House of Cans: Covert Transmission of Internal Datasets via Capacity-Aware Neuron Steganography

Abstract

In this paper, we present a capacity-aware neuron steganography scheme (i.e., Cans) to covertly transmit multiple private machine learning (ML) datasets via a scheduled-to-publish deep neural network (DNN) as the carrier model. Unlike existing steganography schemes which treat the DNN parameters as bit strings, \textit{Cans} for the first time exploits the learning capacity of the carrier model via a novel parameter sharing mechanism.
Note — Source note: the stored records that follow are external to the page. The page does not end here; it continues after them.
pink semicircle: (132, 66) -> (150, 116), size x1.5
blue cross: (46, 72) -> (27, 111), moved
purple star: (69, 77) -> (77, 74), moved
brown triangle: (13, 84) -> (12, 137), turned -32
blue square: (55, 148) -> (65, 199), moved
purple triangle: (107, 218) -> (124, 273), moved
Extensive evaluation shows, Cans is the first working scheme which can covertly transmit over $10000$ real-world data samples within a carrier model which has $220\times$ less parameters than the total size of the stolen data, and simultaneously transmit multiple heterogeneous datasets within a single carrier model, under a trivial distortion rate ($<10^{-5}$) and with almost no utility loss on the carrier model ($<1\%$). Besides, Cans implements by-design redundancy to be resilient against common post-processing techniques on the carrier model before the publishing.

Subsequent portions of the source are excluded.